Des pays africains au pied du mur
Dans le cadre de leurs efforts pour contenir les retombées économiques, sociales et politiques de la crise Covid-19, de nombreux pays africains ont annoncé d’importants plans de relance budgétaire. Pour les experts, ces nouveaux plans sont synonymes de surendettement. La Commission économique pour l’Afrique (CEA), une agence régionale des Nations unies, a averti que la pandémie pourrait réduire le PIB du continent de 3,2 % à moins de 2 %, alors que la crise perturbe les chaînes d’approvisionnement mondiales. La CEA a estimé que les recettes d’exportation chuteront de 101 milliards de dollars, dont 65 milliards de dollars pour les pays producteurs de pétrole, dont l’Angola et le Nigeria, alors que les prix du pétrole brut continuent de chuter.
L’empire du Milieu a déjà accordé plusieurs annulations de dette
Cependant, allant à l’encontre des idées reçues, une récente étude sur l’allégement de la dette chinoise a conclu que les annulations de la Chine étaient « courantes ». « Oui, la Chine a annulé plus de 4 milliards de dollars de dette des pays à faible revenu depuis 2000 », déclarent les auteurs de ces travaux. Cependant, « ces dettes annulées – plus de 376 d’entre elles – provenaient presque toutes d’une petite catégorie de prêts chinois : des prêts d’aide étrangère sans intérêt qui avaient atteint la maturité sans être entièrement remboursés. En Afrique, les prêts sans intérêt s’élèvent aujourd’hui en moyenne à 10 millions de dollars et représentent moins de 5 % des prêts chinois. »
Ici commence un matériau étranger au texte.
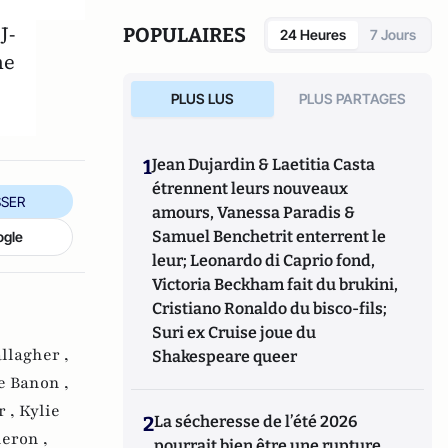
J-
POPULAIRES
24 Heures
7 Jours
ne
PLUS LUS
PLUS PARTAGES
1
Jean Dujardin & Laetitia Casta
étrennent leurs nouveaux
SER
amours, Vanessa Paradis &
Samuel Benchetrit enterrent le
ogle
leur; Leonardo di Caprio fond,
Victoria Beckham fait du brukini,
Cristiano Ronaldo du bisco-fils;
Suri ex Cruise joue du
llagher ,
Shakespeare queer
e Banon ,
r ,
Kylie
2
La sécheresse de l’été 2026
eron ,
pourrait bien être une rupture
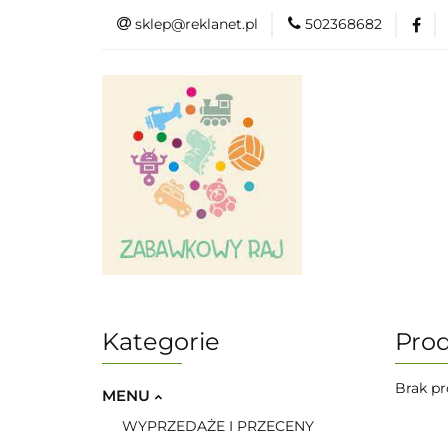
sklep@reklanet.pl
502368682
Menu
Zaba
Zobacz
Kat
Menu
Dodatkow
Kategorie
Pro
Brak pr
MENU
WYPRZEDAŻE I PRZECENY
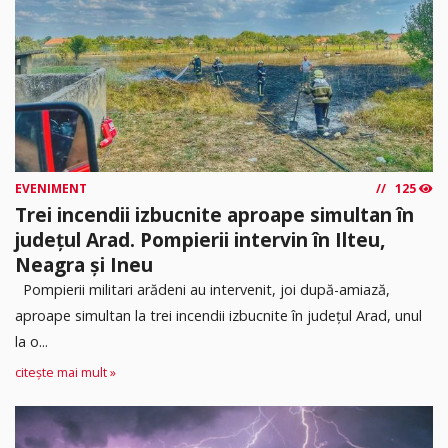
EVENIMENT
125
Trei incendii izbucnite aproape simultan în
județul Arad. Pompierii intervin în Ilteu,
Neagra și Ineu
Pompierii militari arădeni au intervenit, joi după-amiază,
aproape simultan la trei incendii izbucnite în județul Arad, unul
la o...
citește mai mult »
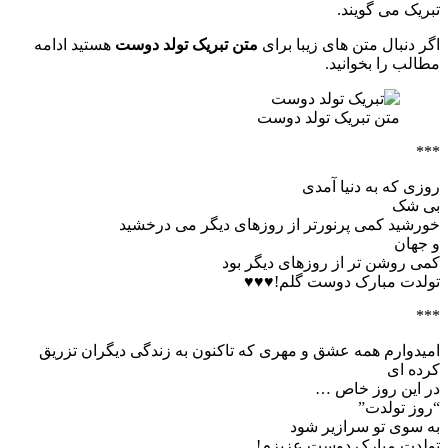
تبریک می گویند.
اگر دنبال متن های زیبا برای
متن تبریک تولد دوست
هستید ادامه
مطالب را بخوانید.
متن تبریک تولد دوست
***
روزی که به دنیا آمدی
بی شک
خورشید کمی پرنورتر از روزهای دیگر می درخشید
و جهان
کمی روشن تر از روزهای دیگر بود
تولدت مبارک دوست گلم!
♥️♥️♥
***
امیدوارم همه عشق و مهری که تاکنون به زندگی دیگران تزریق
کرده ای
در این روز خاص …
“روز تولدت”
به سوی تو سرازیر شود
تولدت مبارک دوست عزیزم!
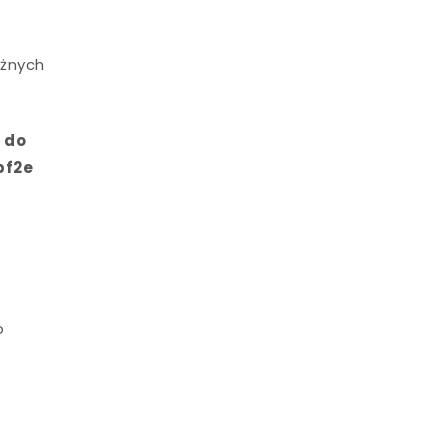
óżnych
 do
bf2e
o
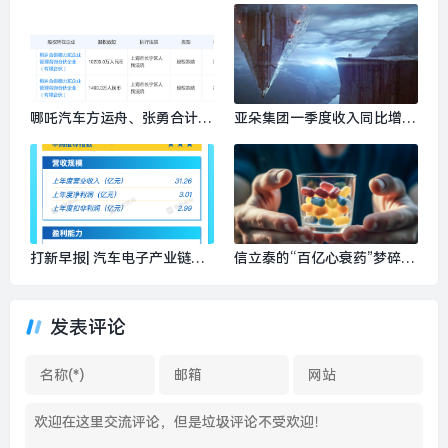
闻 · 时尚
养权纠纷里的“夺子”救济难题|
界面新闻 · 中国
哪吒汽车方运舟、张勇合计1.
亚朵集团一季度收入同比增长
16亿元股权遭冻结|界面新闻 ·
47.5%，创新驱动强劲开局|界
汽车
面新闻 · 旅行
打新早报| 汽车电子产业链概
信立泰的“百亿心衰药”梦碎了
念股 维通利今日申购|界面新
吗？|界面新闻
闻 · 证券
发表评论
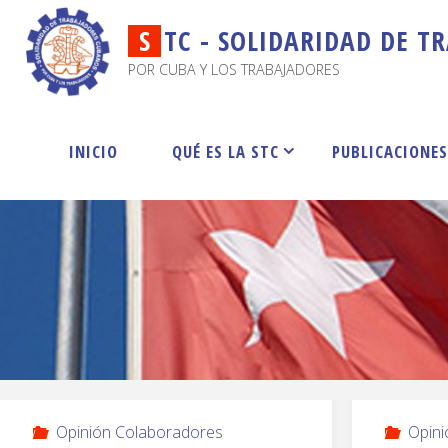
S
T
C
-
S
O
L
I
D
A
R
I
D
A
D
D
E
T
R
POR CUBA Y LOS TRABAJADORES
INICIO
QUÉ ES LA STC
PUBLICACIONE
Opinión Colaboradores
Opini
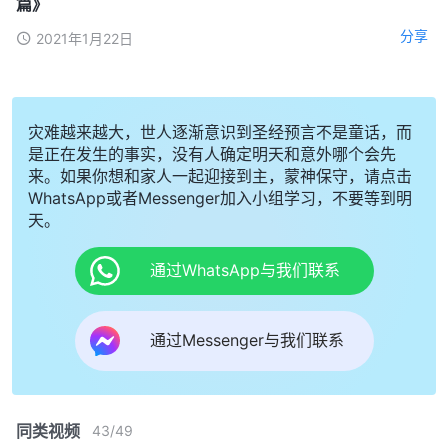
篇》
分享
2021年1月22日
灾难越来越大，世人逐渐意识到圣经预言不是童话，而
是正在发生的事实，没有人确定明天和意外哪个会先
来。如果你想和家人一起迎接到主，蒙神保守，请点击
WhatsApp或者Messenger加入小组学习，不要等到明
天。
通过WhatsApp与我们联系
通过Messenger与我们联系
同类视频
43
/
49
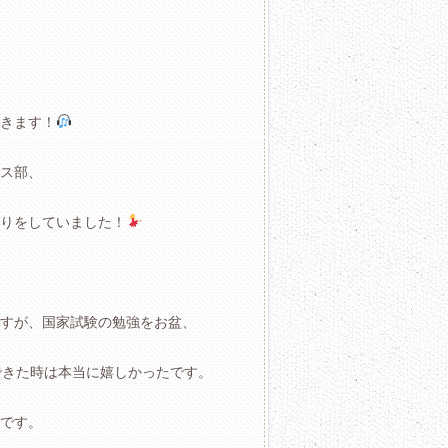
聴きます！
ス部、
りをしていました！
すが、国家試験の勉強をお盆、
できた時は本当に嬉しかったです。
です。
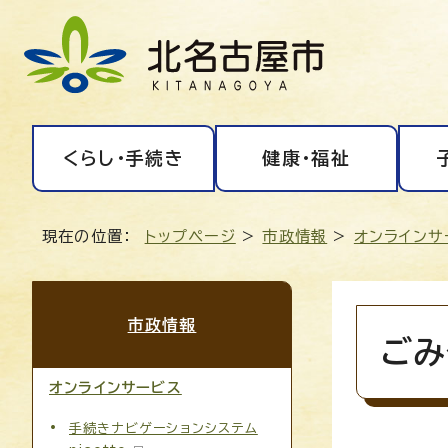
くらし・手続き
健康・福祉
現在の位置：
トップページ
>
市政情報
>
オンラインサ
市政情報
ごみ
オンラインサービス
手続きナビゲーションシステム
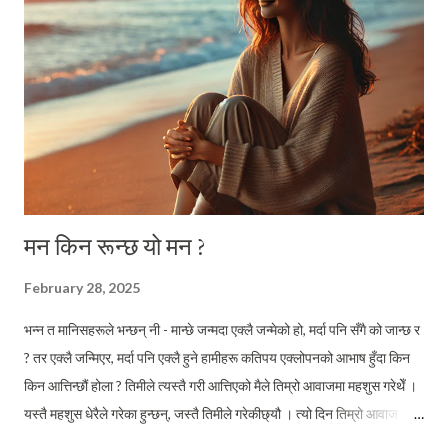
त्यसका बारे दैनिकी लेख्दै होलान् ? थाहा छैन्, कसले कहिलेदेखि सहकारीमा जम्मा हुन
आएको बचतकर्ताको रकमलाई मनोमानी तवरले आफ्नो नीजि लाभको लागि प्रयोग...
मन किन रून्छ यो मन ?
February 28, 2025
भन्न त मानिसहरूले भन्छन् नी - मान्छे जन्मदा एक्लै जन्मेको हो, मर्दा पनि सँगै को जान्छ र
? तर एक्लै जन्मिएर, मर्दा पनि एक्लै हुने हामीहरू कतिपय एक्लोपनको आभाष हुँदा किन
किन आत्तिन्छौं होला ? तिमीले त्यस्तै गरी आत्तिएको मैले तिम्रो आवाजमा महशुस गरेथेँ ।
यस्तै महशुस धेरैले गरेका हुन्छन्, जस्तै तिमीले गरेकीछ्यौ । त्यो दिन तिम्रो आवाज
मसामु आइ पुगेपछि, सायद केहि क्षणभरका लागि भएपनि तिमीले एक्लो महशुस गर्नुपरेन ।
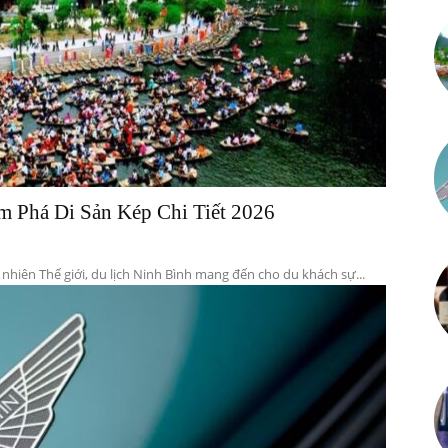
Thông
tin
 Phá Di Sản Kép Chi Tiết 2026
hiên Thế giới, du lịch Ninh Bình mang đến cho du khách sự...
tổng
hợp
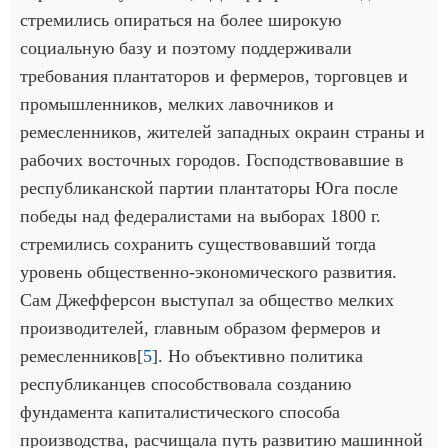
стремились опираться на более широкую
социальную базу и поэтому поддерживали
требования плантаторов и фермеров, торговцев и
промышленников, мелких лавочников и
ремесленников, жителей западных окраин страны и
рабочих восточных городов. Господствовавшие в
республиканской партии плантаторы Юга после
победы над федералистами на выборах 1800 г.
стремились сохранить существовавший тогда
уровень общественно-экономического развития.
Сам Джефферсон выступал за общество мелких
производителей, главным образом фермеров и
ремесленников[
5
]. Но объективно политика
республиканцев способствовала созданию
фундамента капиталистического способа
производства, расчищала путь развитию машинной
En 2018, la Chine a annulé la dette du Cameroun de 78 millions de dollars, la dette du Botswana de 7,2 millions de dollars et 10,6 millions de dollars dus par le Lesotho, et l’année précédente, elle a annulé 160 millions de dollars dus par le Soudan. Mais s’il y a un épisode important à connaître sur cette question, c’est sans nul doute la restructuration de la dette de 1,6 milliard de dollars de la République du Congo en 2019. Le pays était au bord de la cessation de paiements et la Chine, sous les appels du FMI et de la Banque mondiale, était intervenue pour fournir de nouvelles conditions pour huit des deux douzaines de prêts chinois du pays. Cet examen compliqué, prêt par prêt, a montré la différence d’approche avec le Club de Paris, qui traitent généralement l’intégralité du stock de dette. Au bout du processus, le FMI avait débloqué 449 millions de dollars pour aider le pays.